2018年4月号「主のご復活おめでとうございます」

主のご復活おめでとうございます


高橋 聡


 久しぶりに(実は初めてのことかもしれませんが)連載物をやめて皆さんにオリジナルの巻頭言をお届けしようと思いました。ちょうどご復活祭にあたりましたので。
 わたくしは、この神戸西ブロックに来て五年目に入りました。最初の一年は協力司祭の立場で、ゆっくりやらせていただいていましたが、あれよあれよという間にたいへん忙しい日々を過ごすことになってしまいました。それでも以前の状態を考えると、現在体調を崩すことなく務めさせていただいているのは神様のお恵みではないかと喜んでいます。しかし司祭不足が解消されない限り忙しさは続いていくのでしょう。皆さんどうぞ司祭召命のためお祈りよろしくお願いいたします。
 復活節中に世界召命祈願の日が定められています。復活節第四主日にあたります。この日の朗読はいつも、良い羊飼いと羊のたとえが出てきます。
 復活された主が今も私たちを導いてくださっています。そしてそれは教会を通して行われます。教会は主のご復活の証人だからです。「私たちは神の民、その牧場の羊」。神の民である教会は神のもので、神がそれを治め導いておられます。復活の季節は特にそのことを私たちに思い起こさせてくれます。
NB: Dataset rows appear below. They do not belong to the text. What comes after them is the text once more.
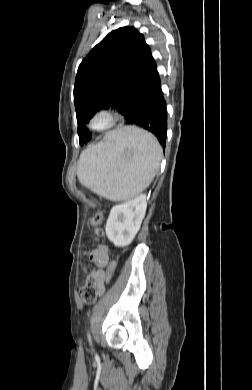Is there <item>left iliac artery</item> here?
Returning <instances> with one entry per match:
<instances>
[{"label":"left iliac artery","mask_w":252,"mask_h":390,"mask_svg":"<svg viewBox=\"0 0 252 390\" xmlns=\"http://www.w3.org/2000/svg\"><path fill=\"white\" fill-rule=\"evenodd\" d=\"M88 340H89V342H90V345H92L91 336H90L89 333H88Z\"/></svg>","instance_id":"left-iliac-artery-1"}]
</instances>
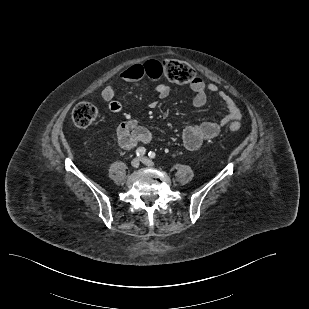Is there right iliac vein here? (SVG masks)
Returning <instances> with one entry per match:
<instances>
[{"instance_id":"1","label":"right iliac vein","mask_w":309,"mask_h":309,"mask_svg":"<svg viewBox=\"0 0 309 309\" xmlns=\"http://www.w3.org/2000/svg\"><path fill=\"white\" fill-rule=\"evenodd\" d=\"M140 165V159L139 158H134L132 161H131V166L133 168H138Z\"/></svg>"}]
</instances>
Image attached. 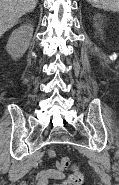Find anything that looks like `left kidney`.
I'll return each instance as SVG.
<instances>
[{
	"label": "left kidney",
	"mask_w": 119,
	"mask_h": 185,
	"mask_svg": "<svg viewBox=\"0 0 119 185\" xmlns=\"http://www.w3.org/2000/svg\"><path fill=\"white\" fill-rule=\"evenodd\" d=\"M97 18L100 19V18H101V15H100V14H97V15L94 16V20H95V21L97 20ZM95 26H96V27L99 29V31L101 32V29L99 28V24H98L97 22H95Z\"/></svg>",
	"instance_id": "obj_1"
}]
</instances>
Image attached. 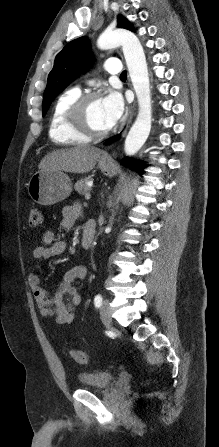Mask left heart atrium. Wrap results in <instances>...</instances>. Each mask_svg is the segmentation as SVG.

 教会は人間の計画・企画で成り立っているものではありませんね。何かしらいろんな出来事が起こって思いもよらない方向に導かれていっていますね。特に近年は、しかし、信者自身の思い描いている教会にならず、自分の思いが置き去りにされているかのような不本意な気持ちになっている可能性もありますね。それでも、試練においても喜びにおいても教会を動かし司っておられるのは神であり、そのみ手の中に私たちはいるのだという信仰を持ち続けたいものだと思います。嵐の中にあってもペトロの舟にイエズス・キリストは共に乗り込んでおられます。
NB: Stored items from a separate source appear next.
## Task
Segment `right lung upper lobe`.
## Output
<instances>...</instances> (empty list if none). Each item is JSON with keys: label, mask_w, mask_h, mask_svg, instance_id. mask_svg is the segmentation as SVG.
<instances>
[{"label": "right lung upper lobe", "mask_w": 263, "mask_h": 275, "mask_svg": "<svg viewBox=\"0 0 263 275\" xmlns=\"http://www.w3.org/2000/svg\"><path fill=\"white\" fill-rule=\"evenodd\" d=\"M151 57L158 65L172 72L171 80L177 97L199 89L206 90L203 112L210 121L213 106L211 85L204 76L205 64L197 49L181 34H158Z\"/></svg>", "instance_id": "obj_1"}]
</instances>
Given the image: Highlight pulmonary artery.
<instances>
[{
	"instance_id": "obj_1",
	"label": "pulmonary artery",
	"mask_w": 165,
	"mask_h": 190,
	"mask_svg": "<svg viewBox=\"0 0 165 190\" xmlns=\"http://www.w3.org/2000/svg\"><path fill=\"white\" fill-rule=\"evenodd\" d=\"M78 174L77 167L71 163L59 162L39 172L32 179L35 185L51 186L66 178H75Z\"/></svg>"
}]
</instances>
 主のご復活によって、また私たちの希望が新たにされますように願って、神戸西ブロックの新年度を始めていきましょう。
 ご復活されて教会を導いておられる主に私たちはさらに信頼していきましょう。直面している問題がいろいろあってもその背後に愛のまなざしを注いでくださっている復活した方を見ることができますように。